Public AI benchmarks are also gaining traction. In other industries, it’s standard practice for companies to test their AI on shared benchmarks as a credibility signal. Healthcare should move in that direction—allowing hospitals to compare AI solutions apples-to-apples.

You’ve been on a lot of hospital executive committees. What’s your perspective on how AI governance efforts are shaping up?

The health system process for approving a lot of these AI systems is so disparate right now. Some hospitals approve AI tools after a single test, while others require 3 to 4 committee meetings at multiple levels and rounds of sign-offs. There’s a lot of anxiety—more than there was for previous health IT tools—about approving AI and getting it wrong.

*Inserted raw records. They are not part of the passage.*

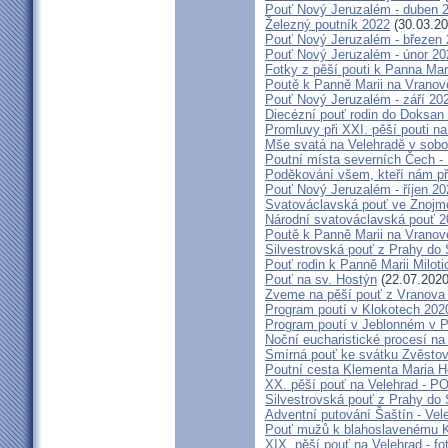
Pouť Nový Jeruzalém - duben 
Železný poutník 2022
(30.03.20
Pouť Nový Jeruzalém - březen
Pouť Nový Jeruzalém - únor 20
Fotky z pěší pouti k Panna Mar
Poutě k Panně Marii na Vranov
Pouť Nový Jeruzalém - září 20
Diecézní pouť rodin do Doksan
Promluvy při XXI. pěší pouti na
Mše svatá na Velehradě v sobo
Poutní místa severních Čech -
Poděkování všem, kteří nám př
Pouť Nový Jeruzalém - říjen 20
Svatováclavská pouť ve Znojm
Národní svatováclavská pouť 
Poutě k Panně Marii na Vranov
Silvestrovská pouť z Prahy do 
Pouť rodin k Panně Marii Miloti
Pouť na sv. Hostýn
(22.07.2020
Zveme na pěší pouť z Vranova 
Program poutí v Klokotech 202
Program poutí v Jeblonném v P
Noční eucharistické procesí n
Smírná pouť ke svátku Zvěsto
Poutní cesta Klementa Maria H
XX. pěší pouť na Velehrad -
Silvestrovská pouť z Prahy do 
Adventní putování Šaštín - Vel
Pouť mužů k blahoslavenému 
XIX. pěší pouť na Velehrad - f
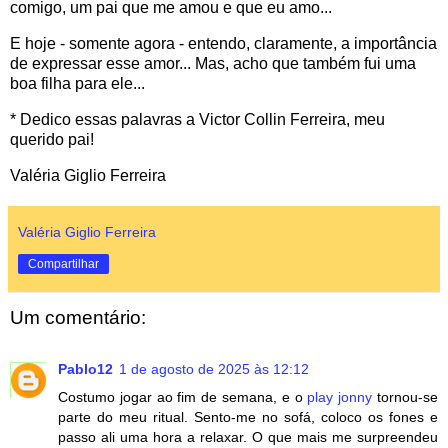
comigo, um pai que me amou e que eu amo...
E hoje - somente agora - entendo, claramente, a importância
de expressar esse amor... Mas, acho que também fui uma
boa filha para ele...
* Dedico essas palavras a Victor Collin Ferreira, meu
querido pai!
Valéria Giglio Ferreira
Valéria Giglio Ferreira
Compartilhar
Um comentário:
Pablo12
1 de agosto de 2025 às 12:12
Costumo jogar ao fim de semana, e o
play jonny
tornou-se
parte do meu ritual. Sento-me no sofá, coloco os fones e
passo ali uma hora a relaxar. O que mais me surpreendeu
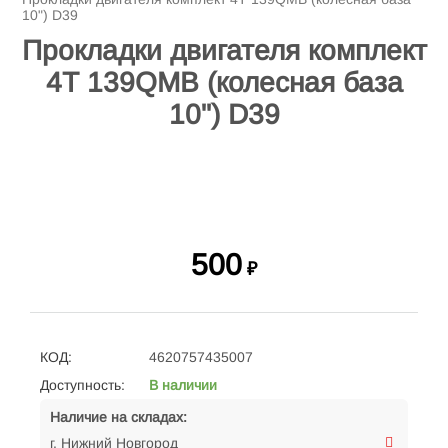
10") D39
Прокладки двигателя комплект
4Т 139QMB (колесная база
10") D39
500
₽
КОД:
4620757435007
Доступность:
В наличии
Наличие на складах:
г. Нижний Новгород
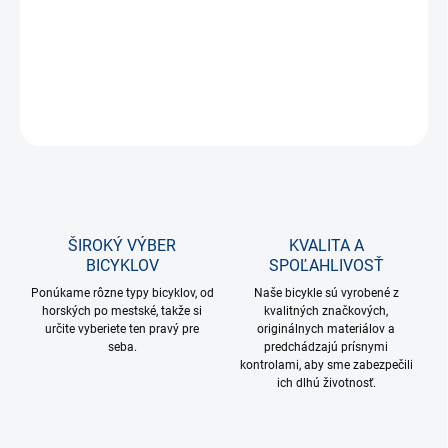
DETAILNÉ INFORMÁCIE
OPÝTAŤ SA
STRÁŽIŤ
ŠIROKÝ VÝBER
KVALITA A
BICYKLOV
SPOĽAHLIVOSŤ
Ponúkame rôzne typy bicyklov, od
Naše bicykle sú vyrobené z
horských po mestské, takže si
kvalitných značkových,
určite vyberiete ten pravý pre
originálnych materiálov a
seba.
predchádzajú prísnymi
kontrolami, aby sme zabezpečili
ich dlhú životnosť.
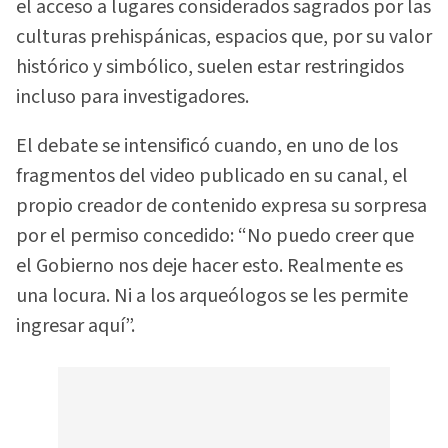
el acceso a lugares considerados sagrados por las
culturas prehispánicas, espacios que, por su valor
histórico y simbólico, suelen estar restringidos
incluso para investigadores.
El debate se intensificó cuando, en uno de los
fragmentos del video publicado en su canal, el
propio creador de contenido expresa su sorpresa
por el permiso concedido: “No puedo creer que
el Gobierno nos deje hacer esto. Realmente es
una locura. Ni a los arqueólogos se les permite
ingresar aquí”.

Some key governance challenges:

  • One-size-fits-all approval processes: AI governance committees often apply the same scrutiny to low-risk tools (e.g., pre-authorization automation) as they do to high-risk tools (e.g., clinical decision support). 

  • Unrealistic transparency expectations: Some hospitals want AI vendors to fully explain how a model makes decisions, but that’s often impossible, especially for tools built on proprietary LLMs. Governance needs to focus on validating outcomes rather than demanding perfect explainability.

  • Endless testing loops: Many AI vendors get stuck in cycles of repeated testing because hospitals keep asking for “just one more validation.” This slows adoption without necessarily improving patient safety.

What advice would you give health systems on improving AI governance?

  1. Create tiered review processes: Different tiers of review scrutiny between high-risk and low-risk AI applications.

  2. Follow evolving data on AI testing: Research is emerging on how many test cases are needed to detect rare AI failures. Governance should be based on evidence, not arbitrary demands.

  3. Support innovation-friendly cultures: AI will never be perfect. If hospital leadership treats every unexpected AI issue as a “fireable offense,” no one will take risks. Creating a culture where decision-makers feel safe experimenting is key to adoption.

Dr. Gebauer’s views are her own and not those of the RAND Corporation.